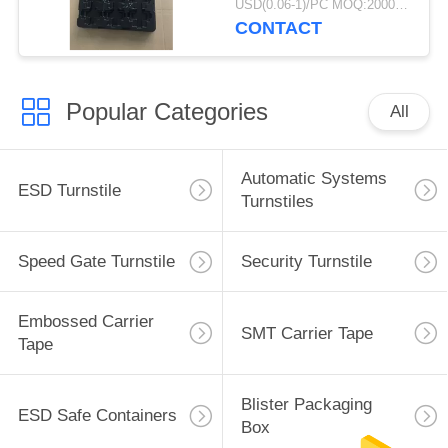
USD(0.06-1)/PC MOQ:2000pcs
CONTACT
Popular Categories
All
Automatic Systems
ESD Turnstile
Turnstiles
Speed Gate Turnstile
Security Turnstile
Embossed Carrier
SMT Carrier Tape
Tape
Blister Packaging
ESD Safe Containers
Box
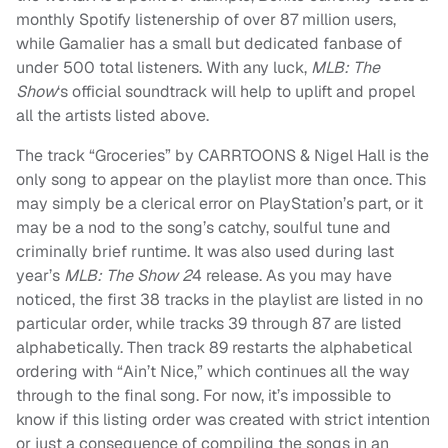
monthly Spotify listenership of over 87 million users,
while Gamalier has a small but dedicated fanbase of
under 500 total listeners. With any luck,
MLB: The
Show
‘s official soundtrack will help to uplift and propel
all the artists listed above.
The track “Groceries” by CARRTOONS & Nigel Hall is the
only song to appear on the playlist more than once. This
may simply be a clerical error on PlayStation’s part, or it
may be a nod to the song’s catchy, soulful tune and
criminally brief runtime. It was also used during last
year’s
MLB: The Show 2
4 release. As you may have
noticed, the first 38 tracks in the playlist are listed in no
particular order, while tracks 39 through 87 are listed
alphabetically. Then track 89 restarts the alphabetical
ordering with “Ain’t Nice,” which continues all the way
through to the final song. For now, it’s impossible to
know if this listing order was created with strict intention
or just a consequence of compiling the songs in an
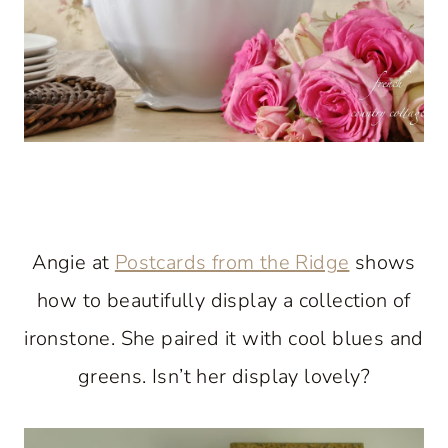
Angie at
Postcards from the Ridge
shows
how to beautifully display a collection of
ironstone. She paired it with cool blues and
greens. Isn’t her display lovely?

------------------------

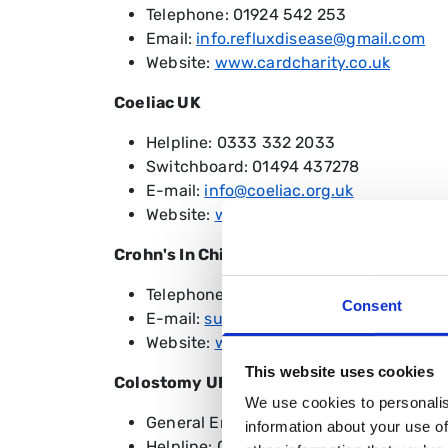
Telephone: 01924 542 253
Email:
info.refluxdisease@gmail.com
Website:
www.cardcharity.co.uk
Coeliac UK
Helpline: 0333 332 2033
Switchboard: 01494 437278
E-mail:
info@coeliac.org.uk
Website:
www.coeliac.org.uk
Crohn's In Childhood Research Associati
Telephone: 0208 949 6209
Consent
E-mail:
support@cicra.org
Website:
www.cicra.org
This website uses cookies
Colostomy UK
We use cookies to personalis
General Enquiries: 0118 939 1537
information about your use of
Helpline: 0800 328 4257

------------------------

■ **The task**:
Copy each line of the records that has "while" in it.

■ **Result of this exercise**:
while Gamalier has a small but dedicated fanbase of
particular order, while tracks 39 through 87 are listed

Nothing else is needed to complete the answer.